Sighing, he headed down the darkened alleyway, wrinkling his nose at the repulsive smells. It was so hard for him to see he had to get almost to the couple's faces before determining they weren't who he wanted. Finally, at the other end of the alley, he heard voices and recognized Rita.

The two of them were in a doorway. They had not spotted him yet but he heard Rita say, “Get the hell off me now!”

His brother murmured something Drakor couldn't catch but he knew what Brundor went through. He remembered the agony of his Crossing, the desire that left him feeling like a voracious animal ready to snap up his next meal with each blow of the wind. Drakor knew that once Brundor allowed himself to feel the urge, he would not release his prey easily.

“I'm warning you,” Rita said, her voice surprisingly calm. “Take your hands off of me.”

“But you brought me out here,” Drakor heard his brother reply. “You wanted me to kiss you.”

There was some shuffling noise and groans. “I wanted to kiss you, yes, but I also wanted to talk and you aren't doing that.”

Brundor pulled her closer. “Who needs to talk when there is so much else to do?”

Though his brother outweighed her easily, Rita gave him a good shove and a hard kick. “I'm not going to ask you again. Either take your paws off of me or you will find every cop in the city ready to tear you apart.”

She did another impressive maneuver and his brother tumbled backwards and landed on the ground. Drakor rushed over to him and yanked him to his feet.

“Oh, so big brother has come to save the day.” Rita crossed her arms. “I guess your girlfriend must be gone.”

Drakor ignored her and pushed Brundor down into open parking lot. “Go,” he whispered. “Now.”

A series of clicks on the sidewalk and she stood next to them. “Where are you going now?”

“You wanted him gone so I'm taking him home.”

She raised an eyebrow and shook her head. “Oh, no, he's not going that quickly. I'm calling someone on an assault.”
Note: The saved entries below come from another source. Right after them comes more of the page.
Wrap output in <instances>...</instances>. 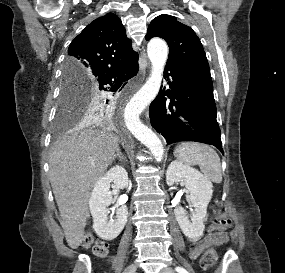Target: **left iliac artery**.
<instances>
[{
  "mask_svg": "<svg viewBox=\"0 0 285 273\" xmlns=\"http://www.w3.org/2000/svg\"><path fill=\"white\" fill-rule=\"evenodd\" d=\"M175 270L178 272V273H188L183 267H176Z\"/></svg>",
  "mask_w": 285,
  "mask_h": 273,
  "instance_id": "obj_1",
  "label": "left iliac artery"
}]
</instances>
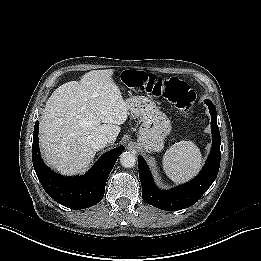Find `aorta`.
<instances>
[{"mask_svg":"<svg viewBox=\"0 0 261 261\" xmlns=\"http://www.w3.org/2000/svg\"><path fill=\"white\" fill-rule=\"evenodd\" d=\"M120 164L124 168H132L136 164V155L133 152L125 151L120 155Z\"/></svg>","mask_w":261,"mask_h":261,"instance_id":"762f6f07","label":"aorta"}]
</instances>
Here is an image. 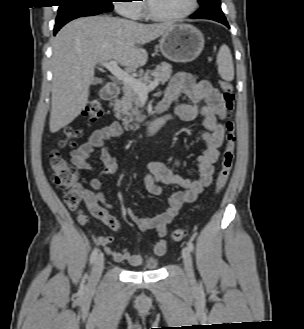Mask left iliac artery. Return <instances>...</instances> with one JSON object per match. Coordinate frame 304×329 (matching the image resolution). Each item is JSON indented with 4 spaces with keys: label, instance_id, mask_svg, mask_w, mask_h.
Segmentation results:
<instances>
[{
    "label": "left iliac artery",
    "instance_id": "obj_1",
    "mask_svg": "<svg viewBox=\"0 0 304 329\" xmlns=\"http://www.w3.org/2000/svg\"><path fill=\"white\" fill-rule=\"evenodd\" d=\"M187 246H188V249H189L190 251H193V249H194V245H193V243H192L191 241H189V242L187 243Z\"/></svg>",
    "mask_w": 304,
    "mask_h": 329
}]
</instances>
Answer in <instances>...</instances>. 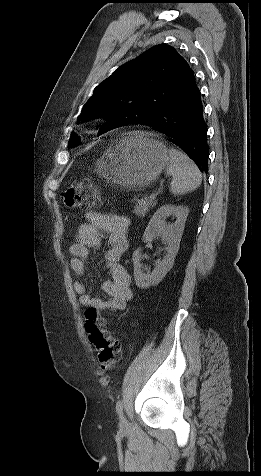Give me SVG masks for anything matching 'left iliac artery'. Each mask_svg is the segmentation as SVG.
Masks as SVG:
<instances>
[{
	"label": "left iliac artery",
	"mask_w": 261,
	"mask_h": 476,
	"mask_svg": "<svg viewBox=\"0 0 261 476\" xmlns=\"http://www.w3.org/2000/svg\"><path fill=\"white\" fill-rule=\"evenodd\" d=\"M123 410V401L119 399L116 403V411L118 414H121Z\"/></svg>",
	"instance_id": "44dca946"
}]
</instances>
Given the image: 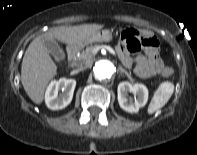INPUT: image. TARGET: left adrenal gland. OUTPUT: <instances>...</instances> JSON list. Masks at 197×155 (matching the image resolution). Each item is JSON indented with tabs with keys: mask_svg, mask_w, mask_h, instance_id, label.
<instances>
[{
	"mask_svg": "<svg viewBox=\"0 0 197 155\" xmlns=\"http://www.w3.org/2000/svg\"><path fill=\"white\" fill-rule=\"evenodd\" d=\"M119 70L121 73H124L130 80H131V76L130 74L125 70L123 69L121 66L119 67Z\"/></svg>",
	"mask_w": 197,
	"mask_h": 155,
	"instance_id": "1",
	"label": "left adrenal gland"
}]
</instances>
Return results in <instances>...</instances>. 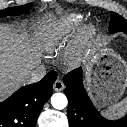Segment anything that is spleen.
Wrapping results in <instances>:
<instances>
[{
	"instance_id": "3e777b00",
	"label": "spleen",
	"mask_w": 127,
	"mask_h": 127,
	"mask_svg": "<svg viewBox=\"0 0 127 127\" xmlns=\"http://www.w3.org/2000/svg\"><path fill=\"white\" fill-rule=\"evenodd\" d=\"M127 111V97L122 101L109 106L105 112L108 116H121Z\"/></svg>"
}]
</instances>
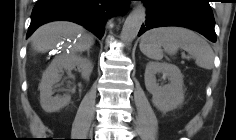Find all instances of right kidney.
Segmentation results:
<instances>
[{
    "label": "right kidney",
    "instance_id": "ca27d5eb",
    "mask_svg": "<svg viewBox=\"0 0 236 140\" xmlns=\"http://www.w3.org/2000/svg\"><path fill=\"white\" fill-rule=\"evenodd\" d=\"M76 66L80 68L82 77L89 79L93 69L92 62L77 55L58 56L48 66L39 85L40 104L44 111L56 112L70 102L71 97L68 94L53 97V88L60 81L61 72H70Z\"/></svg>",
    "mask_w": 236,
    "mask_h": 140
}]
</instances>
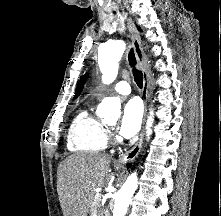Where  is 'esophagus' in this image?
Here are the masks:
<instances>
[{"label": "esophagus", "instance_id": "esophagus-1", "mask_svg": "<svg viewBox=\"0 0 221 216\" xmlns=\"http://www.w3.org/2000/svg\"><path fill=\"white\" fill-rule=\"evenodd\" d=\"M127 26L131 34L132 45L134 48L136 59L143 73V89H142L141 95L144 101V118H145L146 111H147V99L149 95V73H148V68H147V60L142 49L140 35L131 18L127 19ZM143 136H144V133L142 129L137 143L133 146L132 149H130L129 151L125 152L123 155L120 156L118 160L119 163L125 164L128 162H131L137 157L141 149L142 143H143Z\"/></svg>", "mask_w": 221, "mask_h": 216}]
</instances>
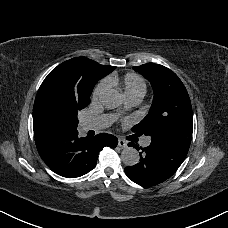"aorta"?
Here are the masks:
<instances>
[{
    "instance_id": "762f6f07",
    "label": "aorta",
    "mask_w": 228,
    "mask_h": 228,
    "mask_svg": "<svg viewBox=\"0 0 228 228\" xmlns=\"http://www.w3.org/2000/svg\"><path fill=\"white\" fill-rule=\"evenodd\" d=\"M100 101L107 109H114L122 104V95L114 88H106L100 94ZM122 162L126 166H134L139 162V153L135 148L126 147L121 152Z\"/></svg>"
}]
</instances>
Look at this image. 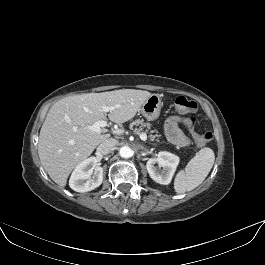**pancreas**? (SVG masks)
I'll use <instances>...</instances> for the list:
<instances>
[{"label":"pancreas","instance_id":"pancreas-1","mask_svg":"<svg viewBox=\"0 0 265 265\" xmlns=\"http://www.w3.org/2000/svg\"><path fill=\"white\" fill-rule=\"evenodd\" d=\"M133 125H141L143 127H147L148 129H150V124L149 123H143V121L140 120H136L134 122L131 123V127ZM150 133H153V131H150ZM159 135L155 134V135H150V140H154L156 137H158Z\"/></svg>","mask_w":265,"mask_h":265}]
</instances>
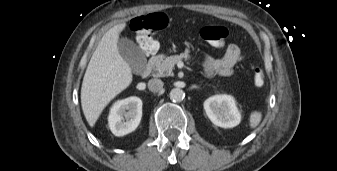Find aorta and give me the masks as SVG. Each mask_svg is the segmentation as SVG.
<instances>
[{"instance_id": "762f6f07", "label": "aorta", "mask_w": 337, "mask_h": 171, "mask_svg": "<svg viewBox=\"0 0 337 171\" xmlns=\"http://www.w3.org/2000/svg\"><path fill=\"white\" fill-rule=\"evenodd\" d=\"M184 92L182 89L180 88H173L171 91H170V99L173 101V102H181L183 99H184Z\"/></svg>"}]
</instances>
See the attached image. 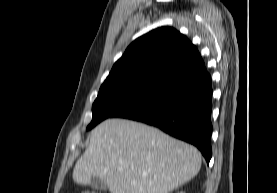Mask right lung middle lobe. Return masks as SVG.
Wrapping results in <instances>:
<instances>
[{
	"label": "right lung middle lobe",
	"instance_id": "right-lung-middle-lobe-1",
	"mask_svg": "<svg viewBox=\"0 0 277 193\" xmlns=\"http://www.w3.org/2000/svg\"><path fill=\"white\" fill-rule=\"evenodd\" d=\"M151 90L127 87L100 89L92 106V121L86 130L92 129L101 121L114 117L119 112L134 105L147 95Z\"/></svg>",
	"mask_w": 277,
	"mask_h": 193
}]
</instances>
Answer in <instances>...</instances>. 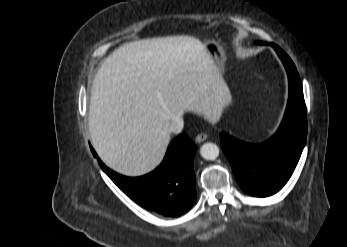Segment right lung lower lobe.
<instances>
[{
    "label": "right lung lower lobe",
    "instance_id": "obj_1",
    "mask_svg": "<svg viewBox=\"0 0 347 247\" xmlns=\"http://www.w3.org/2000/svg\"><path fill=\"white\" fill-rule=\"evenodd\" d=\"M93 155L110 179L143 208L164 216H180L196 200L194 155L197 147L182 133L168 147L161 165L151 173L130 178L117 174Z\"/></svg>",
    "mask_w": 347,
    "mask_h": 247
}]
</instances>
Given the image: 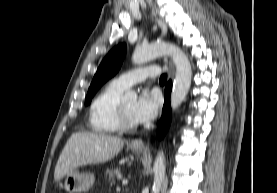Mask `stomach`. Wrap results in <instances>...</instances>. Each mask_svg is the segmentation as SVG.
<instances>
[{"mask_svg": "<svg viewBox=\"0 0 277 193\" xmlns=\"http://www.w3.org/2000/svg\"><path fill=\"white\" fill-rule=\"evenodd\" d=\"M136 152H142L143 148L132 147ZM94 175L73 171L67 174L64 180V188L68 193H85L94 184Z\"/></svg>", "mask_w": 277, "mask_h": 193, "instance_id": "obj_1", "label": "stomach"}]
</instances>
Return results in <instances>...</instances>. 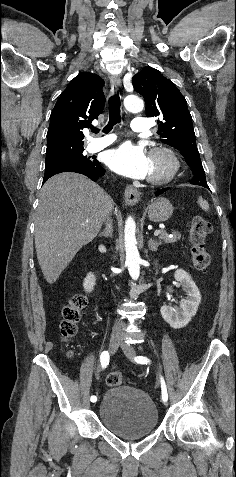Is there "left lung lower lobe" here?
<instances>
[{
	"label": "left lung lower lobe",
	"instance_id": "0a47b994",
	"mask_svg": "<svg viewBox=\"0 0 236 477\" xmlns=\"http://www.w3.org/2000/svg\"><path fill=\"white\" fill-rule=\"evenodd\" d=\"M202 186L209 189L208 185H202ZM168 189L169 188H163L161 190H158V191L155 192V195L158 196V195L162 194L163 192L167 191Z\"/></svg>",
	"mask_w": 236,
	"mask_h": 477
}]
</instances>
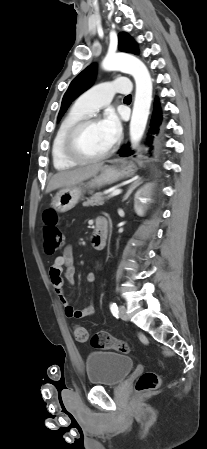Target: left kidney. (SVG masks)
Returning a JSON list of instances; mask_svg holds the SVG:
<instances>
[{
  "instance_id": "obj_1",
  "label": "left kidney",
  "mask_w": 207,
  "mask_h": 449,
  "mask_svg": "<svg viewBox=\"0 0 207 449\" xmlns=\"http://www.w3.org/2000/svg\"><path fill=\"white\" fill-rule=\"evenodd\" d=\"M150 190V185H145L143 188H141L140 190L137 191V193L135 194V211L138 215L142 216L144 214V207L140 204H138L137 199L140 196H146L149 193Z\"/></svg>"
}]
</instances>
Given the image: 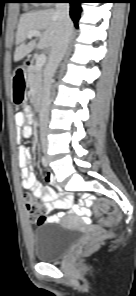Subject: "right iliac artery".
<instances>
[{
	"label": "right iliac artery",
	"instance_id": "right-iliac-artery-1",
	"mask_svg": "<svg viewBox=\"0 0 136 296\" xmlns=\"http://www.w3.org/2000/svg\"><path fill=\"white\" fill-rule=\"evenodd\" d=\"M41 161H42L43 166L47 167V160H46V158L44 156H42Z\"/></svg>",
	"mask_w": 136,
	"mask_h": 296
}]
</instances>
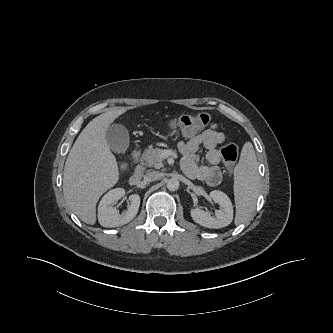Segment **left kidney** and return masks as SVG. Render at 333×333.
Segmentation results:
<instances>
[{
  "label": "left kidney",
  "mask_w": 333,
  "mask_h": 333,
  "mask_svg": "<svg viewBox=\"0 0 333 333\" xmlns=\"http://www.w3.org/2000/svg\"><path fill=\"white\" fill-rule=\"evenodd\" d=\"M210 197L220 205V209L215 211V216L195 208L190 211L192 219L207 228L218 229L228 226L233 220V206L229 197L219 190L211 191Z\"/></svg>",
  "instance_id": "obj_1"
}]
</instances>
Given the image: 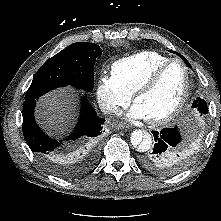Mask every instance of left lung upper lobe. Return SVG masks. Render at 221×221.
Instances as JSON below:
<instances>
[{
  "instance_id": "obj_1",
  "label": "left lung upper lobe",
  "mask_w": 221,
  "mask_h": 221,
  "mask_svg": "<svg viewBox=\"0 0 221 221\" xmlns=\"http://www.w3.org/2000/svg\"><path fill=\"white\" fill-rule=\"evenodd\" d=\"M192 108L197 109L201 115L208 113L207 104L200 97H198L196 100H194V102L192 103Z\"/></svg>"
}]
</instances>
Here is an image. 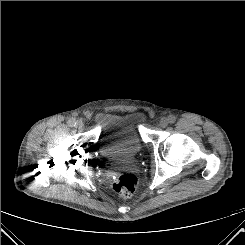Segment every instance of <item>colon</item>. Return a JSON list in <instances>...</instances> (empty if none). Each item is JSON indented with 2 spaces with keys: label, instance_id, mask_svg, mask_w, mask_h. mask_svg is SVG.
I'll return each mask as SVG.
<instances>
[{
  "label": "colon",
  "instance_id": "obj_1",
  "mask_svg": "<svg viewBox=\"0 0 245 245\" xmlns=\"http://www.w3.org/2000/svg\"><path fill=\"white\" fill-rule=\"evenodd\" d=\"M138 187V179L132 173L118 175L113 181L114 190L123 198L131 197Z\"/></svg>",
  "mask_w": 245,
  "mask_h": 245
}]
</instances>
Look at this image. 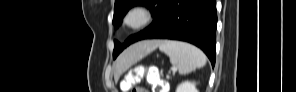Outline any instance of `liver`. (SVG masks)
<instances>
[{
  "label": "liver",
  "mask_w": 296,
  "mask_h": 92,
  "mask_svg": "<svg viewBox=\"0 0 296 92\" xmlns=\"http://www.w3.org/2000/svg\"><path fill=\"white\" fill-rule=\"evenodd\" d=\"M159 43L160 42L156 40L142 41L130 46L123 53H121V55L113 64L115 80H118L121 74L137 61L142 59L150 52L154 51Z\"/></svg>",
  "instance_id": "liver-1"
}]
</instances>
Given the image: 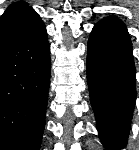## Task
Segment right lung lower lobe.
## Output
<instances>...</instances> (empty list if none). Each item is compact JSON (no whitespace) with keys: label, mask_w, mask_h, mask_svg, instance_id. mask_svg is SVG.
<instances>
[{"label":"right lung lower lobe","mask_w":139,"mask_h":150,"mask_svg":"<svg viewBox=\"0 0 139 150\" xmlns=\"http://www.w3.org/2000/svg\"><path fill=\"white\" fill-rule=\"evenodd\" d=\"M50 69L46 28L33 9L0 27V150H39Z\"/></svg>","instance_id":"98d812e1"}]
</instances>
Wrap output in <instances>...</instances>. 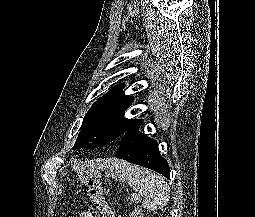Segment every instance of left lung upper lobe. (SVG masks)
<instances>
[{
	"instance_id": "1",
	"label": "left lung upper lobe",
	"mask_w": 255,
	"mask_h": 217,
	"mask_svg": "<svg viewBox=\"0 0 255 217\" xmlns=\"http://www.w3.org/2000/svg\"><path fill=\"white\" fill-rule=\"evenodd\" d=\"M124 84L111 88L87 112L73 148H98L114 140H121L128 128L137 120L127 119L124 112L133 98L126 96Z\"/></svg>"
}]
</instances>
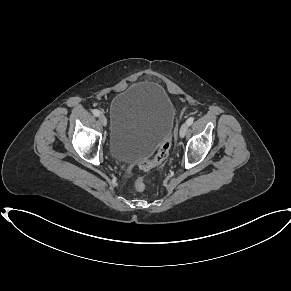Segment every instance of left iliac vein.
Wrapping results in <instances>:
<instances>
[{
    "label": "left iliac vein",
    "mask_w": 291,
    "mask_h": 291,
    "mask_svg": "<svg viewBox=\"0 0 291 291\" xmlns=\"http://www.w3.org/2000/svg\"><path fill=\"white\" fill-rule=\"evenodd\" d=\"M188 126L189 125L187 123L182 124V126L180 128V132H179L181 138H183L186 135V132L188 130Z\"/></svg>",
    "instance_id": "1"
}]
</instances>
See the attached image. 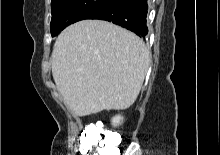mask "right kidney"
Segmentation results:
<instances>
[{"mask_svg":"<svg viewBox=\"0 0 220 155\" xmlns=\"http://www.w3.org/2000/svg\"><path fill=\"white\" fill-rule=\"evenodd\" d=\"M123 122V117L121 115H117L112 118V125L114 127L119 126Z\"/></svg>","mask_w":220,"mask_h":155,"instance_id":"ca27d5eb","label":"right kidney"}]
</instances>
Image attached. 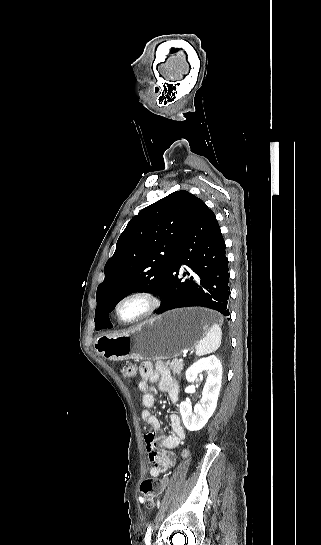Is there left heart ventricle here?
<instances>
[{"label":"left heart ventricle","instance_id":"obj_1","mask_svg":"<svg viewBox=\"0 0 321 545\" xmlns=\"http://www.w3.org/2000/svg\"><path fill=\"white\" fill-rule=\"evenodd\" d=\"M143 310L140 302H130L121 307L120 313L123 318L131 319L139 315Z\"/></svg>","mask_w":321,"mask_h":545}]
</instances>
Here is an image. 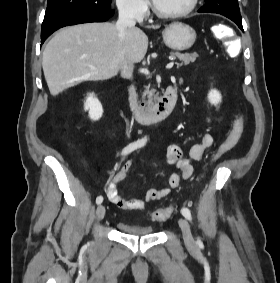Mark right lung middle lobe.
<instances>
[{
    "instance_id": "1",
    "label": "right lung middle lobe",
    "mask_w": 280,
    "mask_h": 283,
    "mask_svg": "<svg viewBox=\"0 0 280 283\" xmlns=\"http://www.w3.org/2000/svg\"><path fill=\"white\" fill-rule=\"evenodd\" d=\"M111 0H48L45 16L63 11L105 12Z\"/></svg>"
}]
</instances>
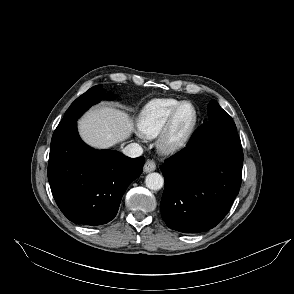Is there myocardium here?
I'll return each instance as SVG.
<instances>
[{
	"instance_id": "1",
	"label": "myocardium",
	"mask_w": 294,
	"mask_h": 294,
	"mask_svg": "<svg viewBox=\"0 0 294 294\" xmlns=\"http://www.w3.org/2000/svg\"><path fill=\"white\" fill-rule=\"evenodd\" d=\"M185 106L193 110V118L190 124L181 132L176 133L178 117ZM198 110L190 101H182L172 112L167 122L158 134L157 146L164 153H174L181 150L189 142L198 123Z\"/></svg>"
}]
</instances>
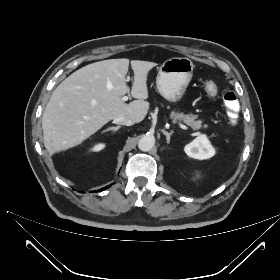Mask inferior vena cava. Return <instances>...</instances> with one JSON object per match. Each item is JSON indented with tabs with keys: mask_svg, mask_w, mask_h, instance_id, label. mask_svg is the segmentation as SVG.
I'll return each mask as SVG.
<instances>
[{
	"mask_svg": "<svg viewBox=\"0 0 280 280\" xmlns=\"http://www.w3.org/2000/svg\"><path fill=\"white\" fill-rule=\"evenodd\" d=\"M113 123L119 124V125L131 126L134 124V121L131 119H128L126 117L120 116V117L114 118Z\"/></svg>",
	"mask_w": 280,
	"mask_h": 280,
	"instance_id": "602c4592",
	"label": "inferior vena cava"
}]
</instances>
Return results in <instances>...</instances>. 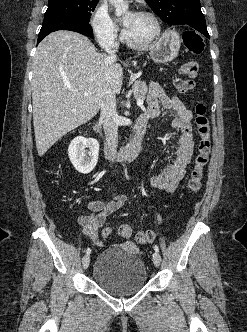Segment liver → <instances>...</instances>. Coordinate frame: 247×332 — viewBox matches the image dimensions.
Returning a JSON list of instances; mask_svg holds the SVG:
<instances>
[{
  "label": "liver",
  "mask_w": 247,
  "mask_h": 332,
  "mask_svg": "<svg viewBox=\"0 0 247 332\" xmlns=\"http://www.w3.org/2000/svg\"><path fill=\"white\" fill-rule=\"evenodd\" d=\"M122 82L121 65L98 53L87 37L63 30L45 37L33 59L31 83L38 155L91 120L106 93L119 94Z\"/></svg>",
  "instance_id": "1"
}]
</instances>
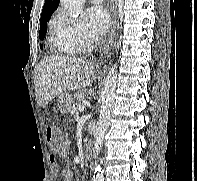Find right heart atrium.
I'll use <instances>...</instances> for the list:
<instances>
[{
  "instance_id": "d8ad5b80",
  "label": "right heart atrium",
  "mask_w": 197,
  "mask_h": 181,
  "mask_svg": "<svg viewBox=\"0 0 197 181\" xmlns=\"http://www.w3.org/2000/svg\"><path fill=\"white\" fill-rule=\"evenodd\" d=\"M58 19L78 52H88L96 45L98 38L81 20L70 18L62 14Z\"/></svg>"
}]
</instances>
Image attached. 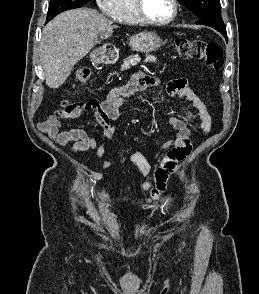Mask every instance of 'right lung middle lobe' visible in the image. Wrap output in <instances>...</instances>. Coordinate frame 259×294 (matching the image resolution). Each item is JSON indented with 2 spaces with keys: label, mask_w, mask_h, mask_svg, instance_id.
Masks as SVG:
<instances>
[{
  "label": "right lung middle lobe",
  "mask_w": 259,
  "mask_h": 294,
  "mask_svg": "<svg viewBox=\"0 0 259 294\" xmlns=\"http://www.w3.org/2000/svg\"><path fill=\"white\" fill-rule=\"evenodd\" d=\"M88 1L90 0H50L46 22L53 19L57 14L63 11L80 8Z\"/></svg>",
  "instance_id": "obj_1"
}]
</instances>
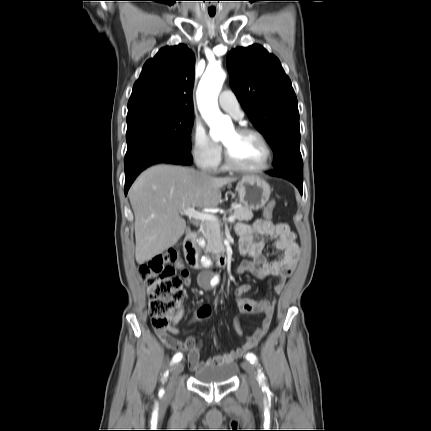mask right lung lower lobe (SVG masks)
Here are the masks:
<instances>
[{"instance_id":"98d812e1","label":"right lung lower lobe","mask_w":431,"mask_h":431,"mask_svg":"<svg viewBox=\"0 0 431 431\" xmlns=\"http://www.w3.org/2000/svg\"><path fill=\"white\" fill-rule=\"evenodd\" d=\"M190 151L162 138H148L127 148L125 162V195L129 187L147 167L157 163L189 165Z\"/></svg>"}]
</instances>
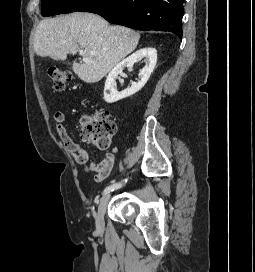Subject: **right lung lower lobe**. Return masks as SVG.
I'll return each instance as SVG.
<instances>
[{"instance_id":"right-lung-lower-lobe-1","label":"right lung lower lobe","mask_w":255,"mask_h":272,"mask_svg":"<svg viewBox=\"0 0 255 272\" xmlns=\"http://www.w3.org/2000/svg\"><path fill=\"white\" fill-rule=\"evenodd\" d=\"M78 11L136 30L169 31L180 39L183 35V0H92Z\"/></svg>"}]
</instances>
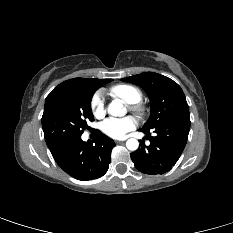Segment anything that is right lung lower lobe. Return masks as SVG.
<instances>
[{"label": "right lung lower lobe", "mask_w": 233, "mask_h": 233, "mask_svg": "<svg viewBox=\"0 0 233 233\" xmlns=\"http://www.w3.org/2000/svg\"><path fill=\"white\" fill-rule=\"evenodd\" d=\"M95 131L97 136L92 141L84 142L81 136H76L49 147L55 162L76 179H96L109 168L115 143L99 130Z\"/></svg>", "instance_id": "1"}]
</instances>
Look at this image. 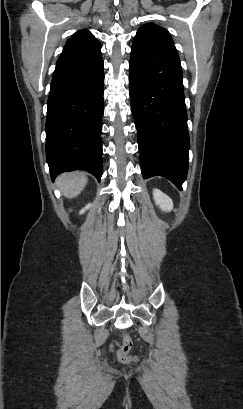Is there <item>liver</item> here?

Drakor could hear Brundor's labored breathing next to him, could feel the heat from his skin. On his other side, Rita stared at him with a raised eyebrow and a no-nonsense grin. Suddenly, the aching in his skull increased to a nauseating pitch. Any minute now the situation would explode right along with his head.

There was no way Drakor was going to wait around here with Brundor while the local law enforcement came. Nor was there any way he could stay on this planet another day. Rita knew where they lived, she could come by at any time, bringing others who could destroy them as they did Alaziri.
 

Rita traced her fingernail down his arm and the goose bumps it sprouted weren't from desire. “I thought he could be like you,” she purred, “but he's no substitute for the real thing.”

Drakor clenched his jaw, using all of his willpower to prevent himself from pushing her away. “Must you call someone?”

She reached into her purse and pulled something out, unwrapped it and stuck it between her lips. “I'd rather have your tongue there instead of this gum.”

He'd rather be kissing Erin right now, just as he did inside. He would never forget the way she tasted, the way her body fit so well against him. A surge of raw need poured into his veins.

“I must bring Brundor home.”
 

“Suit yourself.” Rita opened her bag again and then cursed. “Damn, I don't have my phone. I'd go inside and make the call but I'm sure you guys will be gone by then.”

“I apologize if he hurt you, but none of this is necessary.”

Drakor stepped away from Rita and put his hand on Brundor's shoulder, guiding him toward the parking lot. Thankfully, there was no sound of Rita's shoes or her snapping noises behind them.

“Hey, don't think you've seen the last of me,” she called as they slipped into the trees bordering the pavement.

Drakor pulled out the Transmitter in his pocket and lead his silent brother to a secluded spot. Without another word, he entered the code and they swirled into the hazy light and away from Mickey's forever.